Now that Israeli Prime Minister Benjamin Netanyahu has made his case on Iran before Congress, with all the circus atmosphere it involved, let’s get to the serious questions: What is America’s interest in striking a deal with Iran? Because our interests and Israel’s are not fully aligned. What is the minimum we need to satisfy our interests? And how should we balance the critiques of our policy from the serious Bibi versus the cynical Bibi?
What both the United States and Israel agree on is that Iran must be prevented from building a nuclear bomb, because it could be used to threaten the Jewish state and, once loaded onto a missile, Europe and the Arab states as well. Moreover, if Iran gets a bomb, Saudi Arabia, Turkey and Egypt would surely be tempted to do so as well, and suddenly you’d have a Middle East that is already full of sectarian proxy wars also full of nuclear weapons – with few of the deterrent safeguards you had during the Cold War between Washington and Moscow. There are actors in the Middle East for whom “mutual assured destruction” is an invitation to a party – not a system of mutual deterrence. Also, if Iran gets a bomb, there’s a good chance the whole global nuclear nonproliferation regime, already frayed, would totally unravel.
Here, President Barack Obama and Netanyahu share the same concerns. And, in fairness, I doubt there would have been the sanctions and negotiations we have today with Iran had Bibi not threatened to go full “Dr. Strangelove” on Tehran.
However, Bibi argues that any deal should eliminate all of Iran’s centrifuges and related components that can enrich material for a bomb. I don’t begrudge him that wish. Most of my Israeli friends share it. But, as Robert Einhorn, a former member of the U.S. negotiating team with Iran, observed, that position “is neither achievable nor necessary” to safeguard our security or that of our Mideast allies.
Netanyahu never made a convincing argument as to why walking away from Obama’s draft deal with Iran would result in either a better deal, more sanctions or an Iranian capitulation – and not a situation where Iran would continue to build toward a bomb and our only two choices would be to live with it or bomb it. In that sense, Bibi’s speech was perfect for Congress: I’ve got a better plan, and it won’t cost a thing or require any sacrifice by the American people. The guy could be a congressman.
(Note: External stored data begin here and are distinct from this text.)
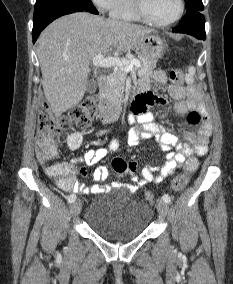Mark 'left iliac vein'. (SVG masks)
Returning <instances> with one entry per match:
<instances>
[{
    "mask_svg": "<svg viewBox=\"0 0 233 284\" xmlns=\"http://www.w3.org/2000/svg\"><path fill=\"white\" fill-rule=\"evenodd\" d=\"M157 211L160 214L161 217H166L168 214V205L167 203L162 200V199H158L157 200Z\"/></svg>",
    "mask_w": 233,
    "mask_h": 284,
    "instance_id": "4c4485c4",
    "label": "left iliac vein"
}]
</instances>
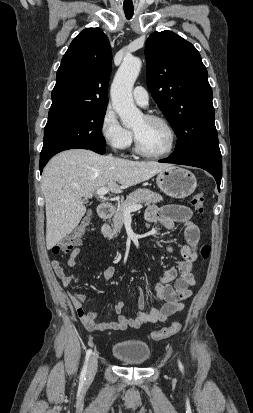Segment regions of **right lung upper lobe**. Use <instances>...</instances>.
Returning a JSON list of instances; mask_svg holds the SVG:
<instances>
[{
    "label": "right lung upper lobe",
    "mask_w": 253,
    "mask_h": 413,
    "mask_svg": "<svg viewBox=\"0 0 253 413\" xmlns=\"http://www.w3.org/2000/svg\"><path fill=\"white\" fill-rule=\"evenodd\" d=\"M111 68L112 53L106 35L100 28L84 29L62 58L48 115L107 108Z\"/></svg>",
    "instance_id": "1"
}]
</instances>
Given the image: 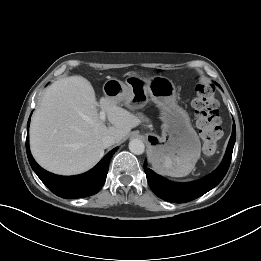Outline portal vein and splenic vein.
Segmentation results:
<instances>
[{"label": "portal vein and splenic vein", "instance_id": "18ae733b", "mask_svg": "<svg viewBox=\"0 0 261 261\" xmlns=\"http://www.w3.org/2000/svg\"><path fill=\"white\" fill-rule=\"evenodd\" d=\"M99 116H100V119H101L102 121H105V119H106V113H105L104 110H101V111H100Z\"/></svg>", "mask_w": 261, "mask_h": 261}]
</instances>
The U.S. position – shared by China, Russia, Germany, Britain and France – is: Given that Iran has already mastered the techniques to make a bomb and managed to import all the components to do so, despite sanctions, it is impossible to eliminate Iran’s bomb-making capabilities. What is possible is to demand that Iran roll back its enrichment and other technologies so that if Iran decided one day to make a bomb, it would take it a year – more than enough time for the U.S. and its allies to destroy it.
Such a deal would be in America’s interest if it includes Iran agreeing to constant, intrusive and unannounced inspections of, and limits on, all bomb-making capacities and if, even after the specified 10 years, there are more-than-the-usual inspections. I would also welcome Congress accompanying the deal by granting the president formal authorization to use “any means necessary” to respond should Iran try to break out of the deal.
These conditions would satisfy U.S. strategic concerns, while opening the possibility – nothing more – for Iran to become more integrated into the global system. Ultimately, the only safeguard against Iran’s nuclear ambitions is an internally driven change in the character of Iran’s regime.
My problem with Netanyahu is that he warned that the interim deal Obama negotiated with Iran – which froze and rolled back parts of Iran’s nuclear program and created these negotiations – would lead to a collapse of sanctions and be violated by Iran. None of it happened.
Moreover, Bibi’s message was that there is nothing more important than deterring Iran. OK. But, if that were my top priority, would I engineer an invitation to speak to Congress by leveraging only the Republican Party and do it without even informing the president, who is running the Iran talks? And would I do it two weeks before Israeli elections, where it looks as though I am using the American Congress as a backdrop for a campaign ad, raising the question of whether my opposition to Iran is partly a political pose? And if I needed the Europeans to be on my side for tighter sanctions, wouldn’t I announce no more settlement-building in the West Bank in areas everyone knows will be part of any negotiated Palestinian state? Such a move would cost Bibi politically with his base but would certainly increase Israel’s support from Europe.
Alas, Bibi is Churchill when it comes to isolating Iran, but he is AWOL when it comes to risking his own political future to make it happen. I have a problem with that. I also have a problem with my own Congress howling in support of a flawed foreign leader trying to scuttle the negotiations by my own government before they’re done.